I met her pet bunny on the boardwalk.
She’d named her Lilly and put a pink collar
around her neck. Lilly nestled in between
my feet for a bit, and then I crouched down
to pet her fur. Lilly was velvety-soft
and I’m pretty sure she was smiling.
Her human was a young woman
and I’m guessing she had “special needs” –
there was a happy innocence in her words
and a sweet, healthy pride in her care of Lilly.

As I continued on my walk I started
to wonder how long bunnies generally
live. A few years? A decade?
And I felt myself feeling sad for the pain
Lilly’s human might feel one day
when Lilly dies. But then it occurred
to me – having just survived a year
in which death seemed to come
every month to someone around me –
that Lilly’s human might learn
that death can’t stop Love. Lilly’s
human might learn that death really
has no power to separate us
from those we hold dear.

And I realized I didn’t need to worry
about Lilly’s human and she’d didn’t need
to be protected from pain.
Life offers us precious lessons
about the eternal.
– Karen Molenaar Terrell

Communing with Love

We went to church today. It had been a while. It felt good to be back among my church family again. I looked around at the faces there – all of them dear and familiar to me – and realized that, of all the people sitting there, I was one of the people who had been attending this church the longest – almost 33 years.

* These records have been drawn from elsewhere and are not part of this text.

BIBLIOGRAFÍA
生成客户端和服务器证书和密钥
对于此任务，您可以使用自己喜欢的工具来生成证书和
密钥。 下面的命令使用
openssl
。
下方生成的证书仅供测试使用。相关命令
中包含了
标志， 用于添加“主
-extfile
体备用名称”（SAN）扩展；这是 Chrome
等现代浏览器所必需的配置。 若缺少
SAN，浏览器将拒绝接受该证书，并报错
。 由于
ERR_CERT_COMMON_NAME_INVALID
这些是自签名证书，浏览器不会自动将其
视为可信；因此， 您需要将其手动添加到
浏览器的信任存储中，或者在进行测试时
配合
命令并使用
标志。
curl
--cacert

I began remembering, then, all the beautiful people I’d met in this edifice. A parade of precious faces from the past went by my inner vision. Gordo and Babs. Gordon and Jane. Another Jane and her three beautiful daughters. Sue. Laurie. Sabra and Dave. Darlene and Elliot, John and Linda and Becky and another Linda and a Zach. Mary and Serena and Jennifer and two Walts and a couple of Dons. Magnolia and Connie and Win and Bob.  The Tall Family. Jack and Anne. Geraldine. Marcie. Shirley. Merrle! All of them had played a part in my spiritual journey – nurtured and cultivated the good in me, and shared their inspiration with me. I felt filled with gratitude for each and every one of them – fellow adventurers and explorers and pioneers.

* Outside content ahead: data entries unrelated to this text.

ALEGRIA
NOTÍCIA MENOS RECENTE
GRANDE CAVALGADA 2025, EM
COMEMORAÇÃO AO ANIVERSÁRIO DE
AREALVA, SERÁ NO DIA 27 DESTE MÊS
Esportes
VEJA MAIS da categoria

That final scene from Places in the Heart came to my thoughts – that scene where the camera pans down the pews in the church as the characters in the story drink from a communal cup – passing it from person-to-person – and we realize that the characters who died during the movie are sitting there, too, sharing in the cup. And we realize that the people who had battled with each other during the movie are also sharing in the cup. We see forgiveness. We see fellowship. We see love.

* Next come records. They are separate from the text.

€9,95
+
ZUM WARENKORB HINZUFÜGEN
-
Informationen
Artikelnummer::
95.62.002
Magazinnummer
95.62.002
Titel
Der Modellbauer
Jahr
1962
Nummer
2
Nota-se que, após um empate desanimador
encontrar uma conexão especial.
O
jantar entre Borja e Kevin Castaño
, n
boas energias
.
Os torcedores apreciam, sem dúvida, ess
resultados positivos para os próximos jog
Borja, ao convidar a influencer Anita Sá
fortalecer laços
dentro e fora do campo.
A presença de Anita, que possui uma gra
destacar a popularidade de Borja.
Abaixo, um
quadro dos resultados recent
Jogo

We don’t, literally, pass around a cup or eat wafers in the Christian Science church. But we do commune with Love. We do share in the atonement, the at-one-ment, with Love. And there have sure been some wonderful church friends sharing in that atonement with me.

“Atonement is the exemplification of man’s unity with God, whereby man reflects divine Truth, Life, and Love.”
– Mary Baker Eddy

 

Christmas: All Things New

“…Behold, I make all things new.”
– II Corinthians 5

I wasn’t sure what this Christmas would be like for us. Moz is gone now. Dad has been in and out of hospice twice since her passing. A lot of people who were dear to me are no longer here. It has been a challenging year. I wondered if we might feel holes in our Christmas. But this weekend has been precious.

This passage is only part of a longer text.